Embracing a New Canvas
We’re all familiar with the conventional practice of drawing on white paper using a dark medium. It’s the go-to method for most artists due to its comfort and intuitiveness. After all, there are countless shades of “white” paper available in the market. However, in this lesson, we’ll shed light on a paper that often goes unnoticed, and it just might revolutionize the way you approach drawing. Yes, we’re talking about black paper.
The Advantages of Black Paper
One of the key advantages of working with black paper is the high contrast it offers, primarily in terms of value. Value refers to the darkness or lightness of a color, and it holds immense significance in the world of art. When we juxtapose a dark value alongside a light value, we create a striking contrast. This contrast breathes life into our drawings and paintings. Black paper, with its deep blacks, allows lighter values to stand out, generating a visually captivating contrast. Conversely, if we were to work on white paper, achieving the same level of contrast and vibrancy would require copious amounts of dark materials.
Using black paper also enhances the perception of brighter colors. The stark contrast in value naturally makes the colors we apply to the surface appear more vibrant. While the actual brightness of the colors might not change, the contrast creates an illusion of amplified vibrancy. So, whenever you desire your colors to make a statement or truly pop, black paper becomes a favorable choice.
(Image above is from the course, “3 Little Birds with Colored Pencils”.)
Another advantage of black paper is the depth it lends to shadows. When working with traditional materials like graphite and charcoal on white paper, achieving the necessary darkness in shadowed areas can be challenging. Those deep, luscious shadows we encounter in reality often fall short when replicated on white paper. However, with black paper as our foundation, we already have a base for those richly dark shadows, making it effortless to capture the natural intensity and depth.

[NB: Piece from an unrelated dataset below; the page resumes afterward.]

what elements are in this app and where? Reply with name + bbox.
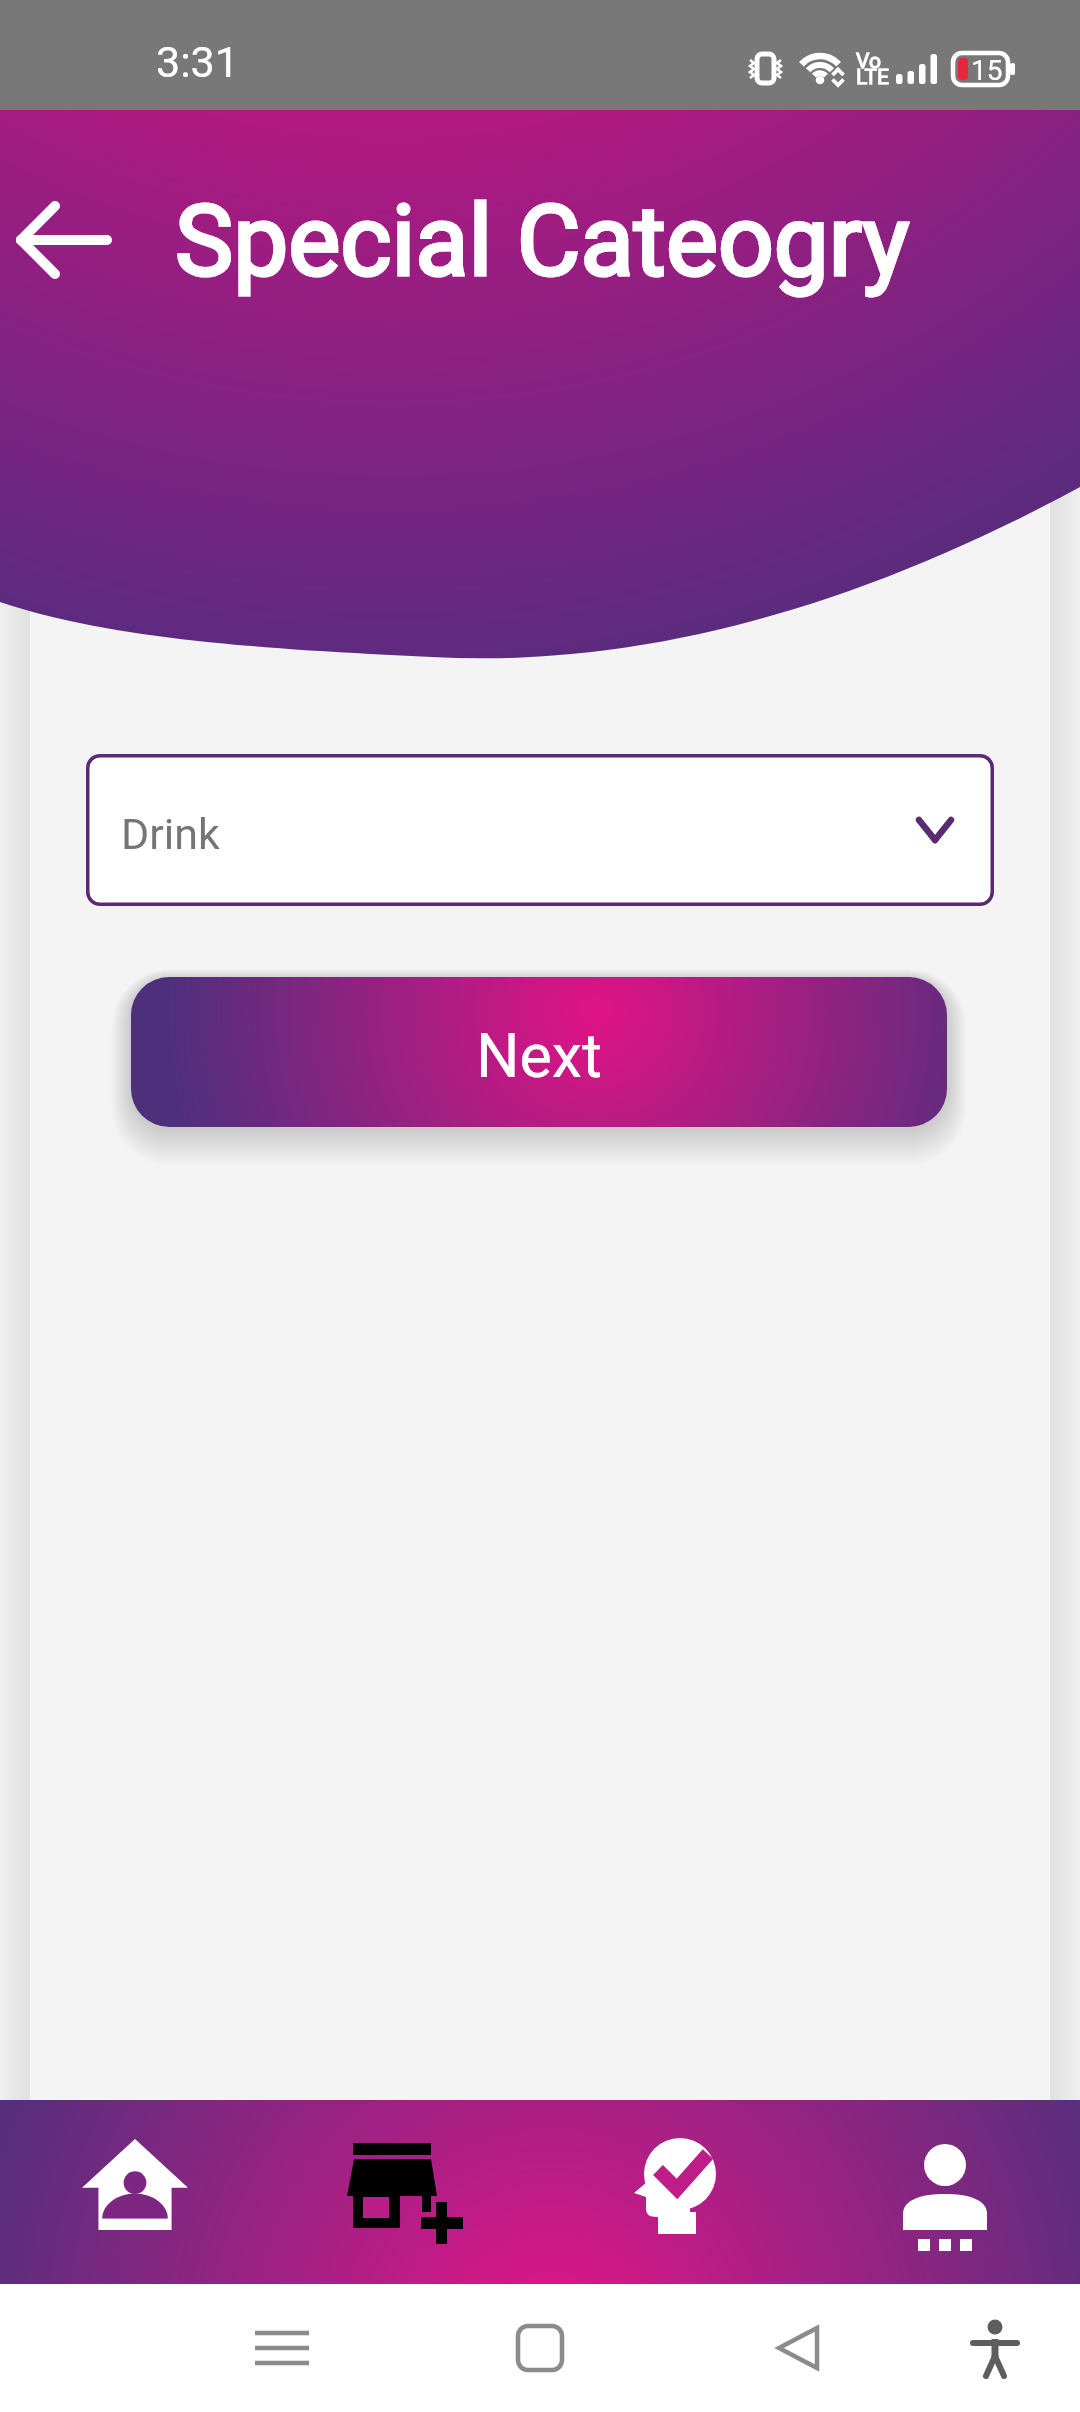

Lastly, working on black paper can potentially speed up the creative process. In any drawing or painting, it’s crucial to incorporate a full range of values. This often entails applying copious amounts of dark materials when working on white paper, which can be time-consuming. However, with black paper, we can achieve a complete-looking scene using less material on the surface.

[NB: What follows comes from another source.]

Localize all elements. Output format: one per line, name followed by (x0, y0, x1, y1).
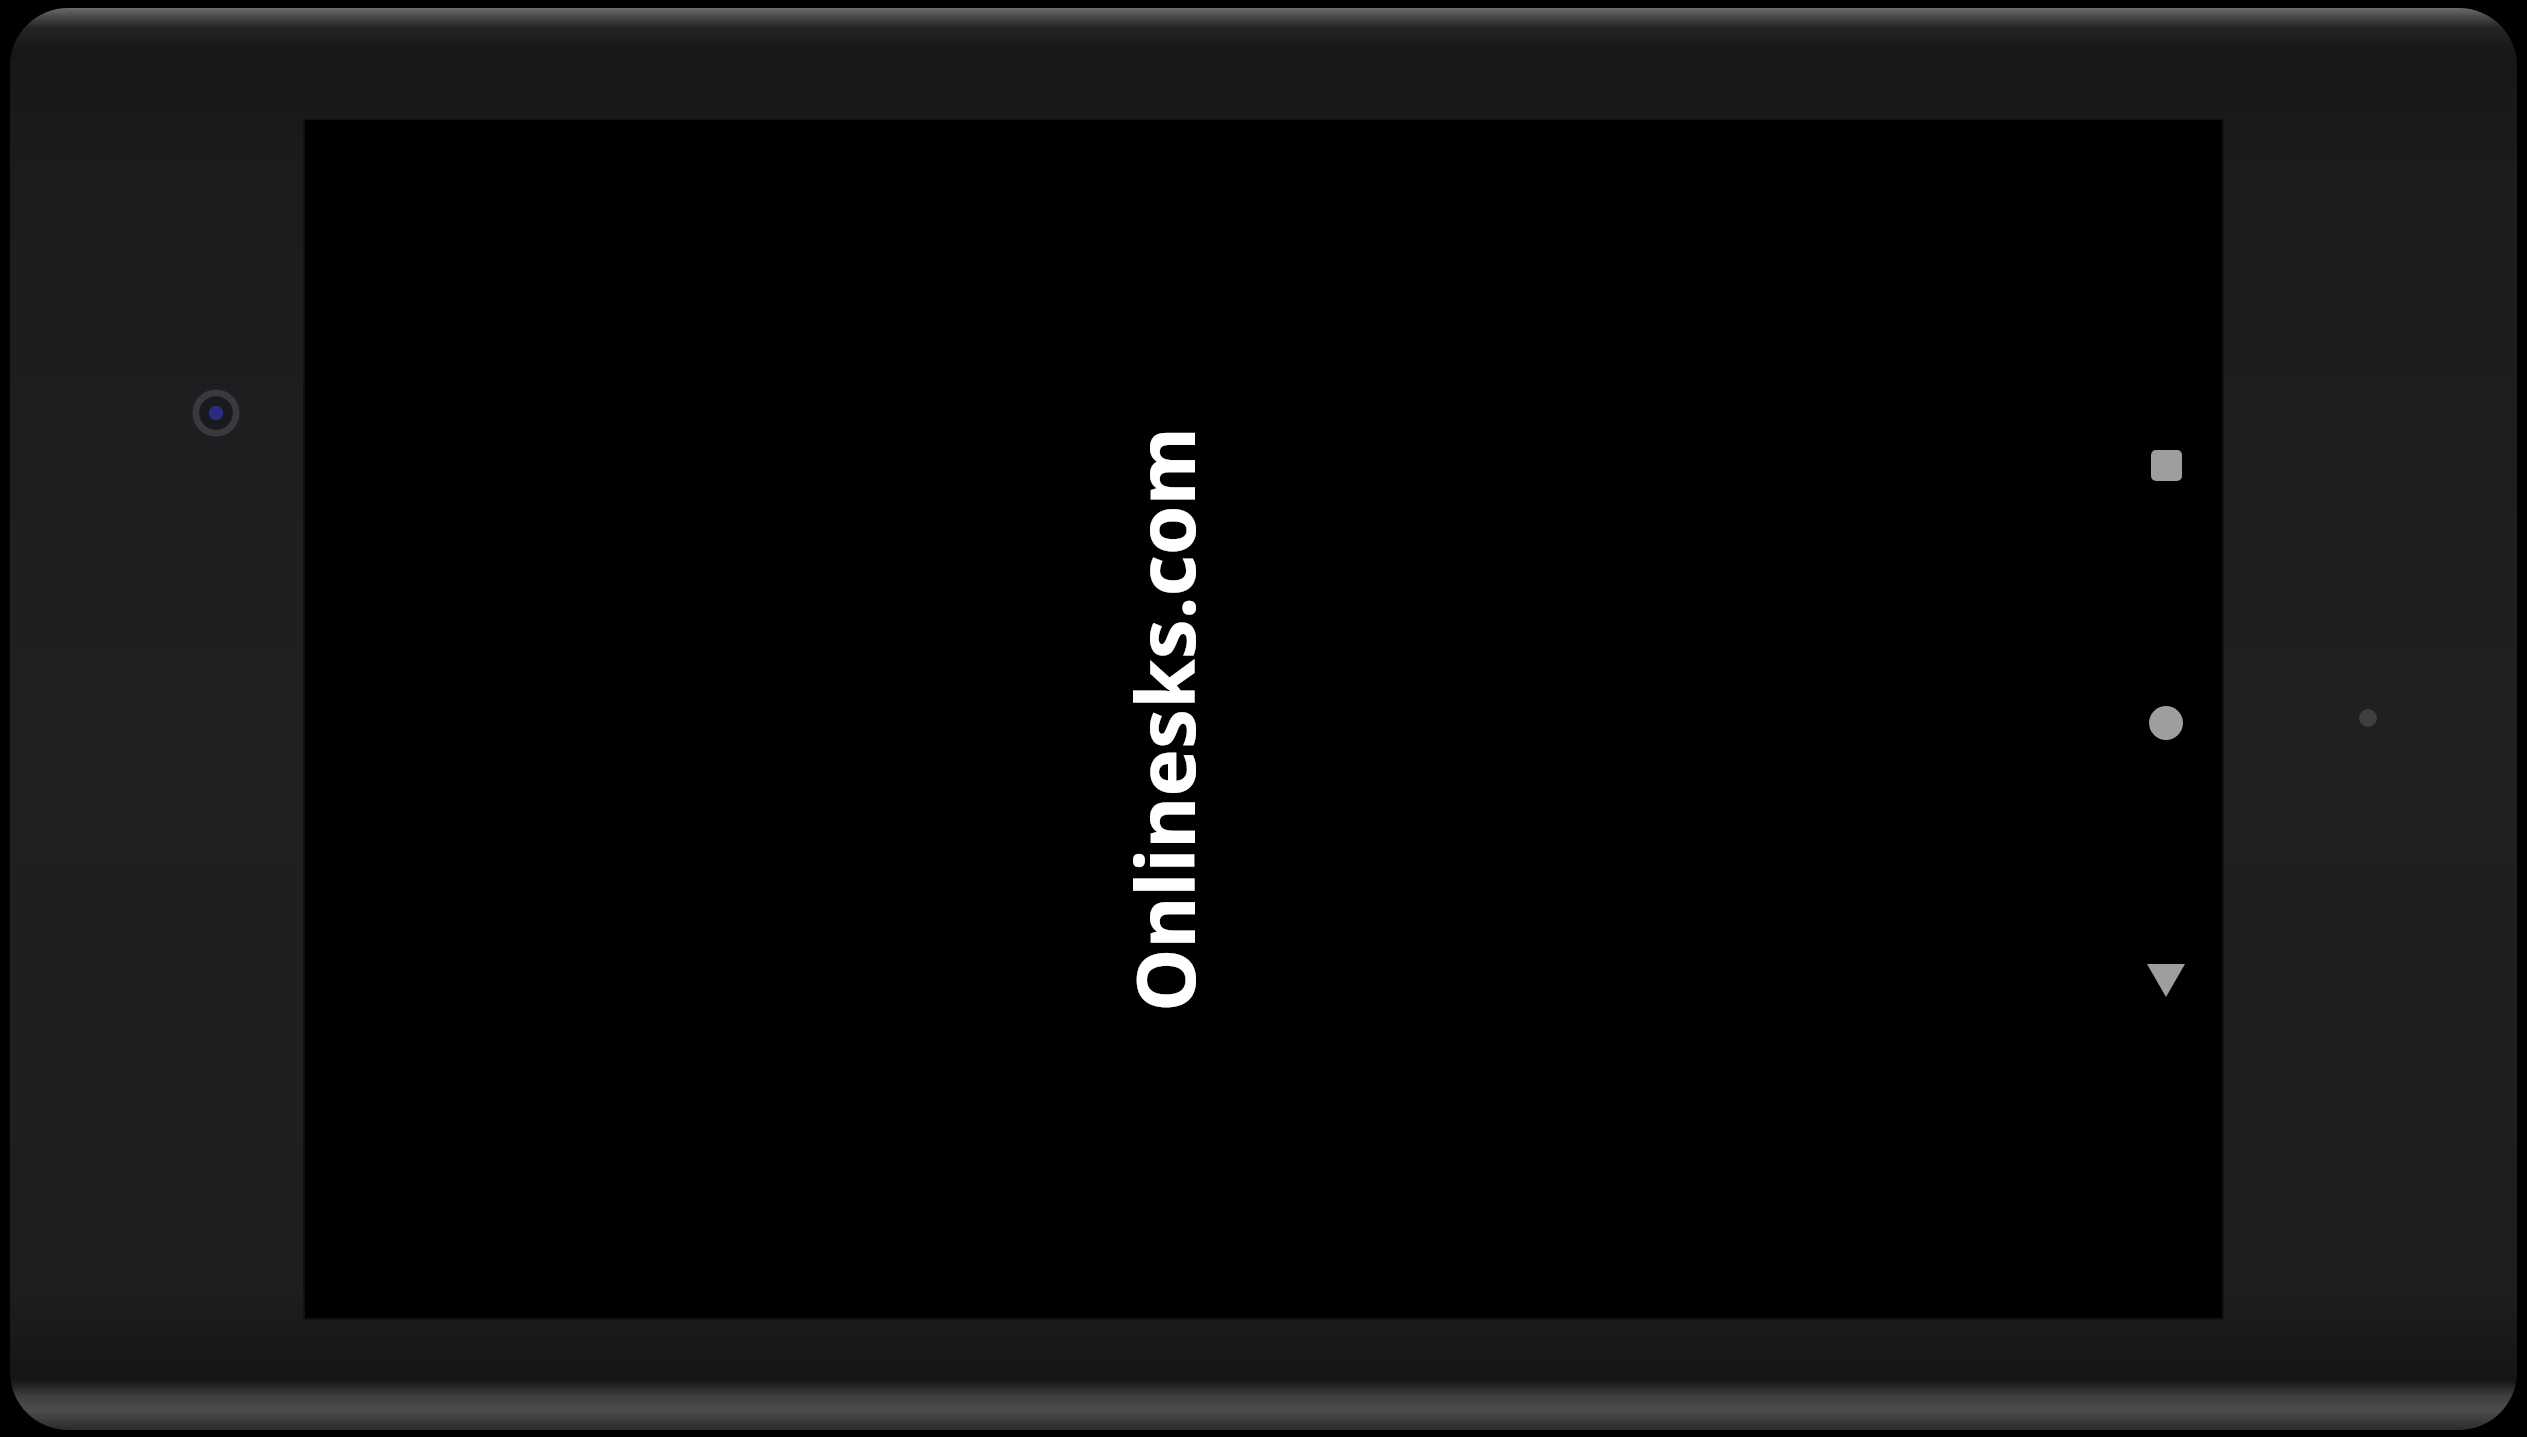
button[interactable]: Home (2126, 683, 2206, 763)
button[interactable]: Recent apps (2126, 425, 2206, 505)
button[interactable]: Back (2126, 940, 2206, 1020)
button[interactable]: Onlinesks.com (1109, 427, 1218, 1012)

Unlocking New Possibilities
Consider scenarios where our subject features minimal lighting or high contrast. In such instances, a minimal application of material on the surface suffices. The inverse, unfortunately, doesn’t hold true. When working on white paper, we still find ourselves needing to use abundant dark materials to recreate a similar illusion.
See also: All About Drawing Papers
By exploring the untapped potential of black paper, artists open themselves up to fresh perspectives and the opportunity to experiment with new techniques. So, why not step out of your comfort zone and give black paper a chance? It might just transform the way you bring your artistic visions to life.